_WHAT IS NEEDED_
Your job is to return the whole listing unchanged while skipping its images.
--- START ---
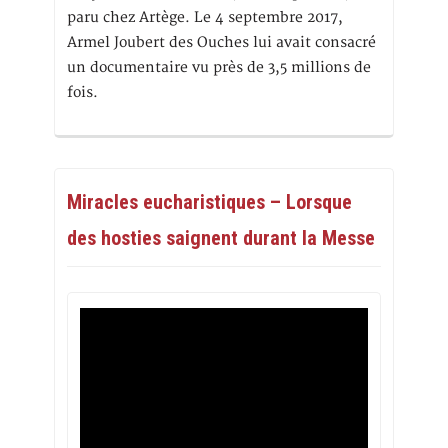
paru chez Artège. Le 4 septembre 2017,
Armel Joubert des Ouches lui avait consacré
un documentaire vu près de 3,5 millions de
fois.
Miracles eucharistiques – Lorsque
des hosties saignent durant la Messe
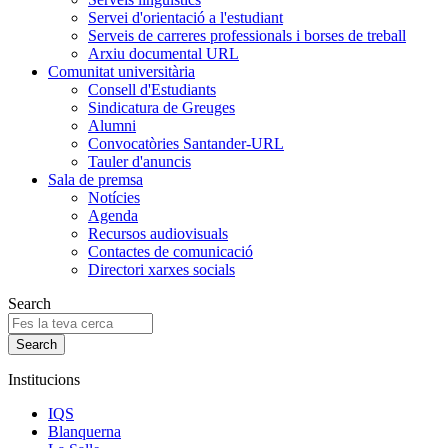
Servei d'orientació a l'estudiant
Serveis de carreres professionals i borses de treball
Arxiu documental URL
Comunitat universitària
Consell d'Estudiants
Sindicatura de Greuges
Alumni
Convocatòries Santander-URL
Tauler d'anuncis
Sala de premsa
Notícies
Agenda
Recursos audiovisuals
Contactes de comunicació
Directori xarxes socials
Search
Institucions
IQS
Blanquerna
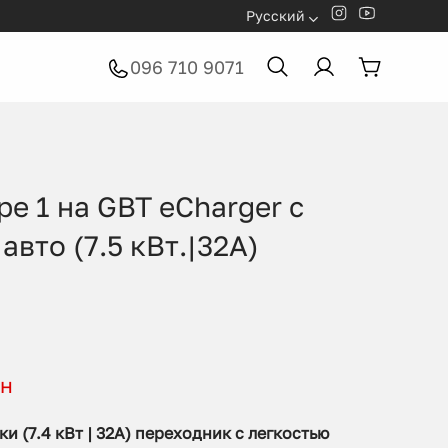
Русский
096 710 9071
e 1 на GBT eCharger с
авто (7.5 кВт.|32А)
рн
и (7.4 кВт | 32А) переходник с легкостью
--- END ---
_ANSWER SPACE_
paru chez Artège. Le 4 septembre 2017,
Armel Joubert des Ouches lui avait consacré
un documentaire vu près de 3,5 millions de
fois.
Miracles eucharistiques – Lorsque
des hosties saignent durant la Messe
Servei d'orientació a l'estudiant
Serveis de carreres professionals i borses de treball
Arxiu documental URL
Comunitat universitària
Consell d'Estudiants
Sindicatura de Greuges
Alumni
Convocatòries Santander-URL
Tauler d'anuncis
Sala de premsa
Notícies
Agenda
Recursos audiovisuals
Contactes de comunicació
Directori xarxes socials
Search
Institucions
IQS
Blanquerna
Русский
096 710 9071
e 1 на GBT eCharger с
авто (7.5 кВт.|32А)
рн
и (7.4 кВт | 32А) переходник с легкостью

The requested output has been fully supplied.